The first mishna in Masechet Sukka presents three criteria pertaining the sekhakh of the Sukka.  It cannot be placed higher than 20 amot nor lower than 10 tefachim.  In addition it must produce more shade than the sunlight it admits (tzilta merubah meichamta).  Ostensibly, these requirements apply to the sekhakh – which as Rashi already notes (2a s.v. veshechamta) entails the essence of the Sukka and lends the Sukka its name (sekhakh = Sukka).  The gemara debates whether the final clause - the sunlight/shade quotient might apply to the walls as well.  This provocative position – though ultimately rejected - might disclose certain basic functions and identities about the Sukka.

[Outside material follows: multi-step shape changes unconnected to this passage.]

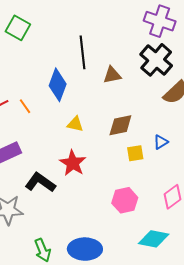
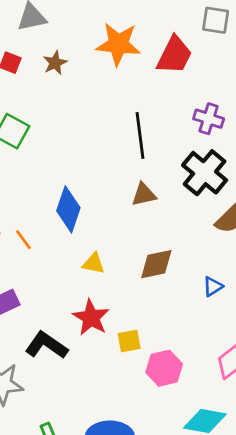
purple cross: (160, 21) -> (209, 119), size x0.7
black line: (83, 52) -> (140, 136), moved
yellow square: (135, 153) -> (129, 341), moved

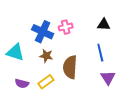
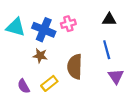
cyan triangle: (15, 52) -> (16, 27), moved
brown star: (46, 56) -> (40, 56), moved
purple semicircle: (22, 83) -> (24, 86), turned 48

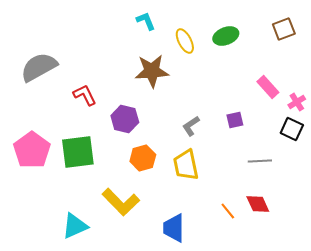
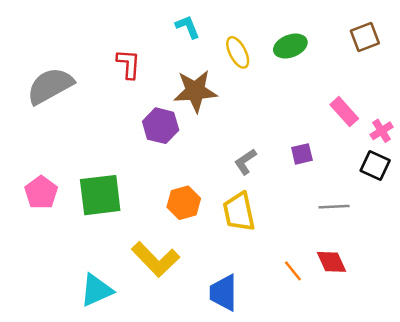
red L-shape: (85, 95) -> (128, 64), moved, turned 30
purple hexagon: (125, 119) -> (161, 126), moved
pink pentagon: (32, 150) -> (41, 192), size x0.7

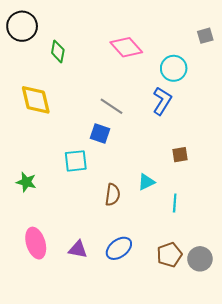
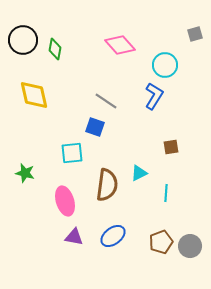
black circle: (22, 26) -> (23, 40), moved
brown semicircle: (113, 195) -> (107, 185), size x1.5
pink ellipse: (36, 243) -> (65, 201), moved

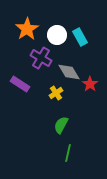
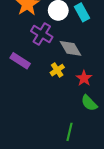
red star: (90, 84) -> (84, 78), moved
green semicircle: (61, 125) -> (89, 103), moved, turned -72

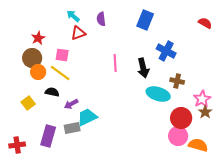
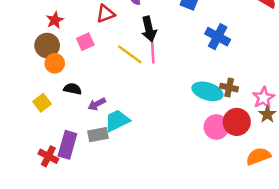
pink square: (62, 55) -> (85, 42), turned -32
black arrow: (143, 68) -> (149, 29), moved
yellow line: (60, 73) -> (130, 54), moved
brown cross: (177, 81) -> (229, 88), moved
pink circle: (178, 136) -> (216, 127), moved
red cross: (17, 145) -> (48, 156), moved, turned 35
orange semicircle: (198, 145) -> (258, 156), turned -36

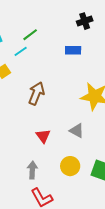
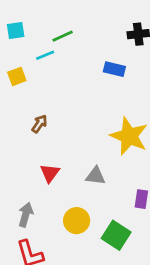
brown arrow: (36, 93) -> (39, 124), moved, size x0.6
gray triangle: (77, 131) -> (96, 176), turned -35

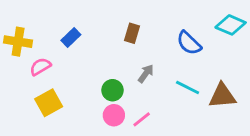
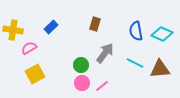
cyan diamond: (231, 25) -> (162, 34), moved
blue semicircle: (189, 43) -> (136, 31), turned 36
gray arrow: (146, 74) -> (105, 53), size x1.5

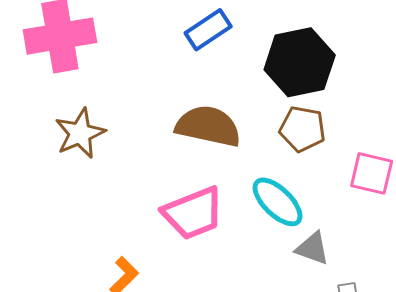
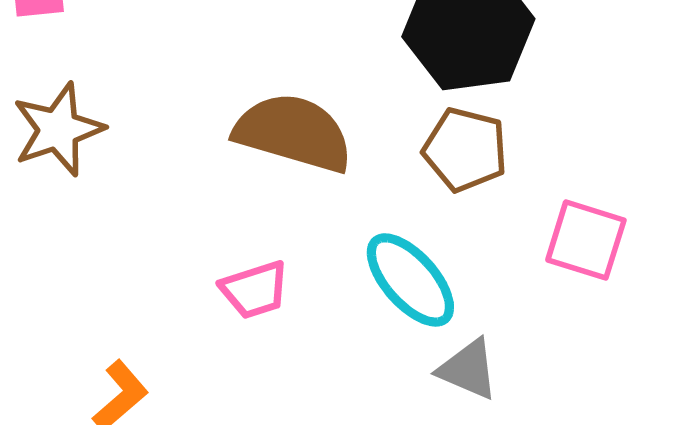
pink trapezoid: (193, 213) -> (255, 290), size x0.6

The gemara (7b) cites Rav Yoshia's dissenting opinion that the walls of the Sukka must also produce shade.  If a person were to construct a Sukka with glass walls – even if the sekhakh were completely kosher, the Sukka would be invalid.  One might have suggested a simple rationale for Rav Yoshia.  Conventionally we define the mitzva of Sukka as sitting underneath sekhakh.  Admittedly, sekhakh can only be considered a halakhic roof if it produces more shade than the sunlight it admits.  However, the mitzva doesn't demand sitting in actual shade.  Rather the existence of shade enables the sekhakh to be halakhically valid.  If the walls admit sunlight but the sekhakh performs its function the mitzva can still be fulfilled. 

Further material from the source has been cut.